Features


Simulating C++ Templates in C and C++

John W. Small


Since receiving his BSCS from George Mason University in 1985, John W. Small has run PSW/ Power Software, a software tools and consulting company. He has authored the FlexList C/C ++, Container Lite C++, and COP (C Object Programming) tools as well as EB, the Electronic Book, a hypertext application. He has been programming in C/C ++ for 10/5 years, respectively, as well as in Smalltalk. He can be reached via email at john.small@wdn.com or (703) 759-3838 evenings.

This article outlines a systematic approach to simulating templates in C and C++. You may need to do so because not all C++ translators implement templates, and templates are certainly not a part of conventional C. I begin by demonstrating why you might want to use function and class templates.
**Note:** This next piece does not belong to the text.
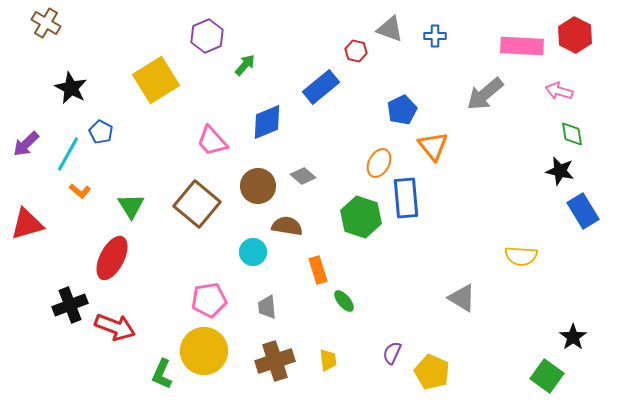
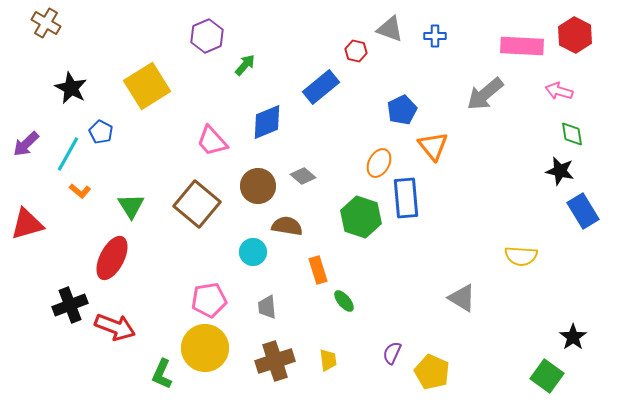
yellow square at (156, 80): moved 9 px left, 6 px down
yellow circle at (204, 351): moved 1 px right, 3 px up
Then I show how to synthesize function and class templates, with examples in both C and C++. If you are familiar only with C, you should learn a little C++ in the process.

Function Templates

Macros in C and C++ allow you to define generic functions such as:

#define max(x, y) ((x > y) ? x : y)
However, using the #define preprocessor directive circumvents any strong type checking that might be provided by the translator. And it can also introduce undesired side effects for the unsuspecting programmer who assumes max(x, y) is a function call instead of a macro call.

Consider:

t = max(++r, s);
which expands to

t = ((++r > s) ? ++r: s)
If r is greater than or equal to s upon calling max(++r, s), r will be incremented twice. The arguments ++r and s are treated simply as token sequences by the max macro. The preprocessor substitutes them for the formal parameters x and y wherever they appear in the definition of max. Macros are thus said to be called by name. The names of the actual arguments passed to the macro replace the formal parameters in the expansion process.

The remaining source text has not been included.